Come se non bastasse, il pacchetto arretrato perde la sua vera bussola con l'assenza quasi totale del centrale Omar Alderete. Senza questo asse portante essenziale, il proverbiale autobus sudamericano è destinato a trasformarsi in una vettura senza freni né sterzo.
Abbiamo già visto cosa succede quando una manovra rapida e verticale affronta questo assetto in difficoltà. Contro gli Stati Uniti i sudamericani hanno incassato quattro reti, barcollando vistosamente davanti alla velocità degli avversari.
La sveglia tedesca e il malinteso dei gol
Dall'altra parte c'è una Germania che, per fortuna del suo commissario tecnico, ha già ricevuto la sua scoppola educativa. La sconfitta incassata contro l'Ecuador nel girone ha fortunatamente spazzato via ogni traccia di dannoso compiacimento.

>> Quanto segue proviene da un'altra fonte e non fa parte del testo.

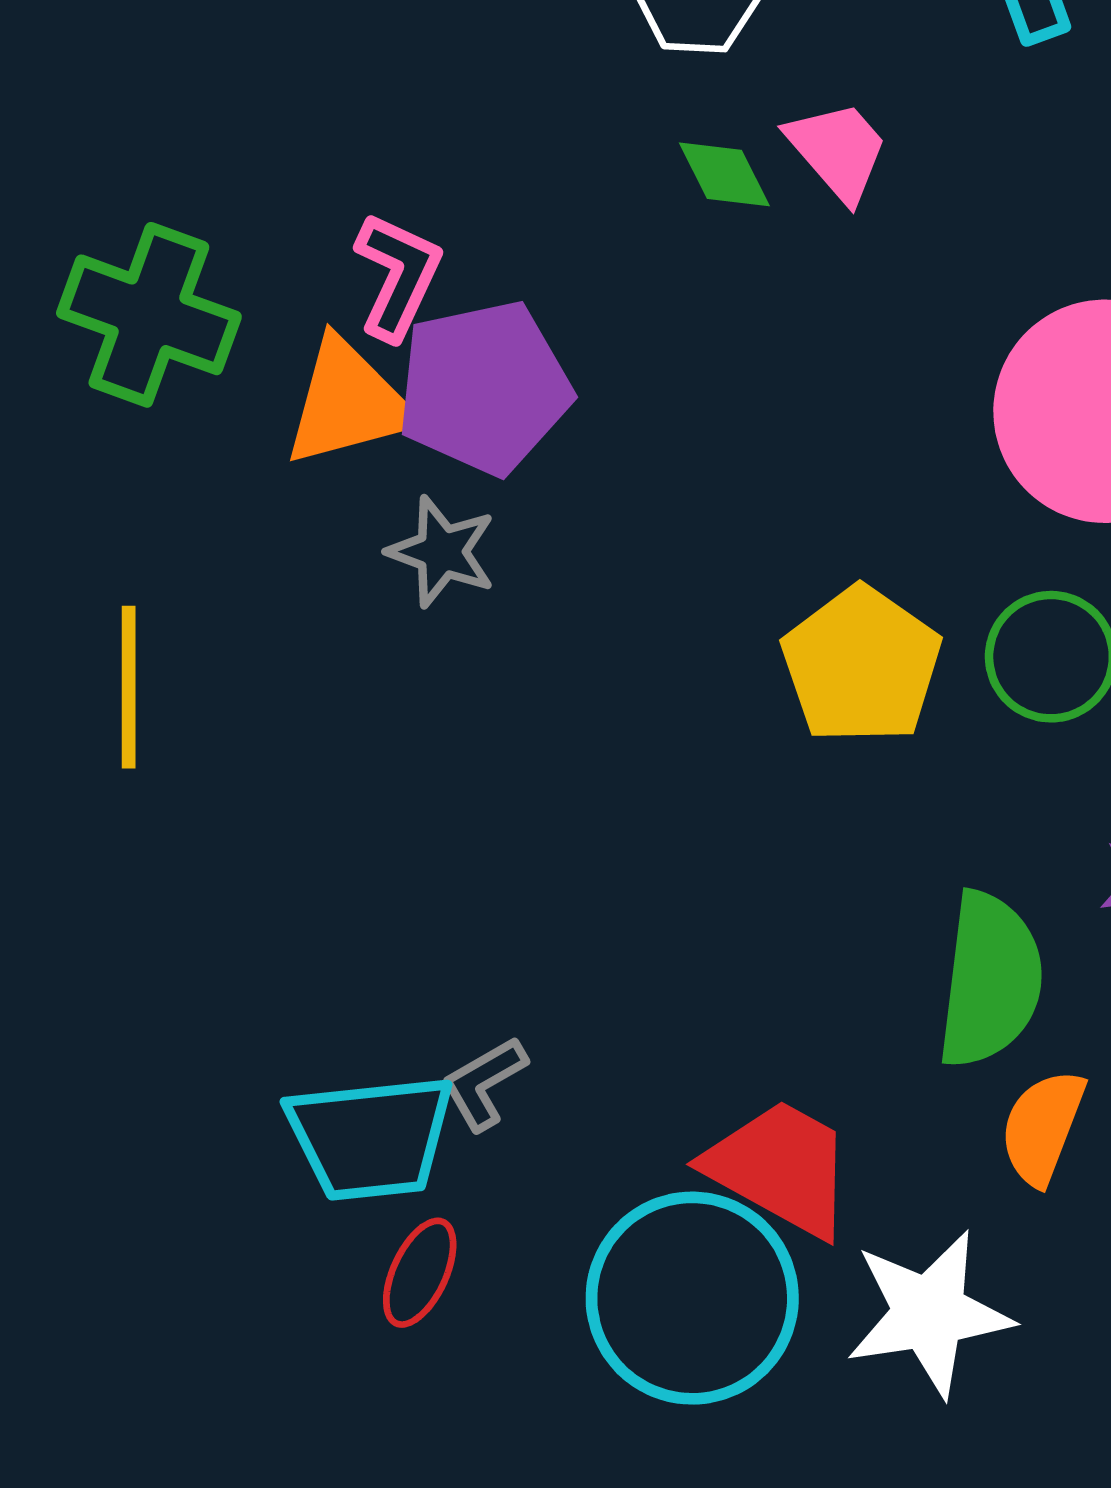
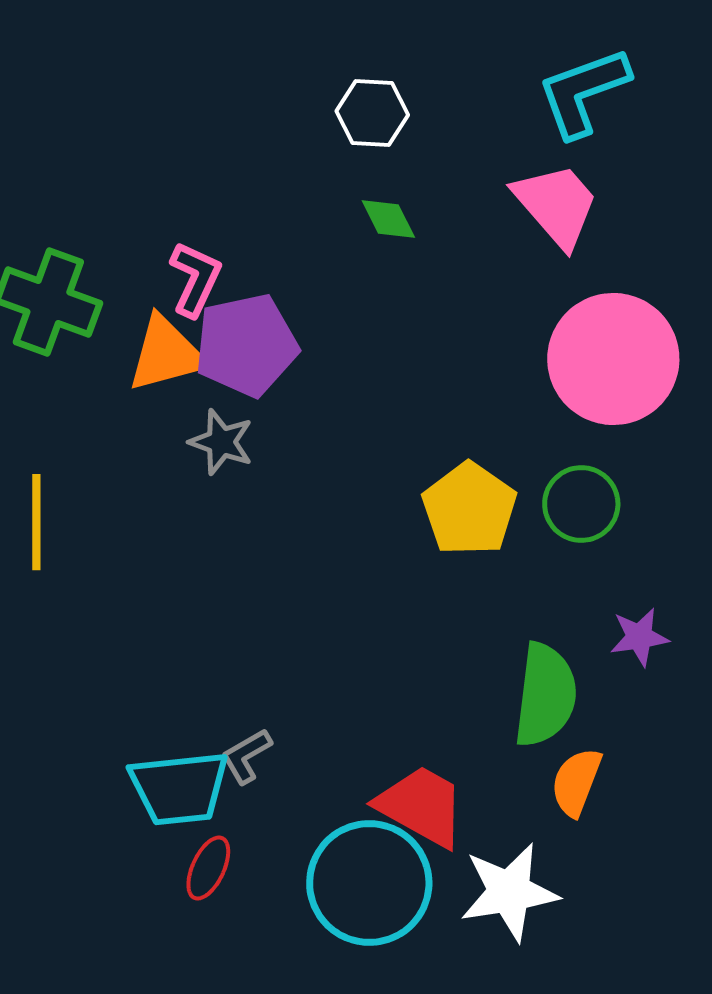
pink trapezoid: (838, 151) -> (556, 205), moved, size x1.4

I tedeschi scenderanno in campo con gli occhi iniettati di agonismo e pochissima voglia di scherzare. Chiedere a un manipolo di onesti rincalzi paraguayani di disinnescare per tutta la gara la combinazione tra Wirtz, Musiala e Havertz è semplicemente un atto di fede cieca.
Ecco perché lanciarsi sui mercati dei gol complessivi, come il classico Over, è un rischio del tutto disallineato dalla logica. Per superare quella linea servirebbe che anche il team sfavorito contribuisca al tabellino, un'eventualità che rasenta la fantascienza.
Il Paraguay, privo di leadership e di sbocchi palla al piede, farà una fatica titanica anche solo ad affacciarsi nella tre quarti tedesca. Un monologo europeo chiuso sul due a zero è lo scenario di gran lunga più coerente con i cerotti che ricoprono oggi gli ospiti.